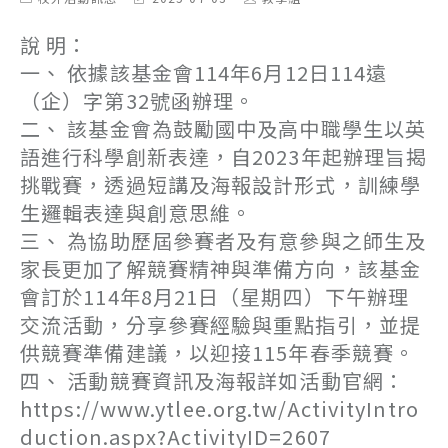
category:
last
author:
modified:
說 明：
一、 依據該基金會114年6月12日114遠
（企）字第32號函辦理。
二、 該基金會為鼓勵國中及高中職學生以英
語進行科學創新表達，自2023年起辦理旨揭
挑戰賽，透過短講及海報設計形式，訓練學
生邏輯表達與創意思維。
三、 為協助歷屆參賽者及有意參與之師生及
家長更加了解競賽精神與準備方向，該基金
會訂於114年8月21日（星期四）下午辦理
交流活動，分享參賽經驗與重點指引，並提
供競賽準備建議，以迎接115年春季競賽。
四、 活動競賽資訊及海報詳如活動官網：
https://www.ytlee.org.tw/ActivityIntro
duction.aspx?ActivityID=2607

-- -- --

# What is needed
Would you please repeat the lines above exactly, from the first line of the listing through the line holding "四、 活動競賽資訊及海報詳如活動官網：", with nothing added and no pictures?

# Exercise result
category:
last
author:
modified:
說 明：
一、 依據該基金會114年6月12日114遠
（企）字第32號函辦理。
二、 該基金會為鼓勵國中及高中職學生以英
語進行科學創新表達，自2023年起辦理旨揭
挑戰賽，透過短講及海報設計形式，訓練學
生邏輯表達與創意思維。
三、 為協助歷屆參賽者及有意參與之師生及
家長更加了解競賽精神與準備方向，該基金
會訂於114年8月21日（星期四）下午辦理
交流活動，分享參賽經驗與重點指引，並提
供競賽準備建議，以迎接115年春季競賽。
四、 活動競賽資訊及海報詳如活動官網：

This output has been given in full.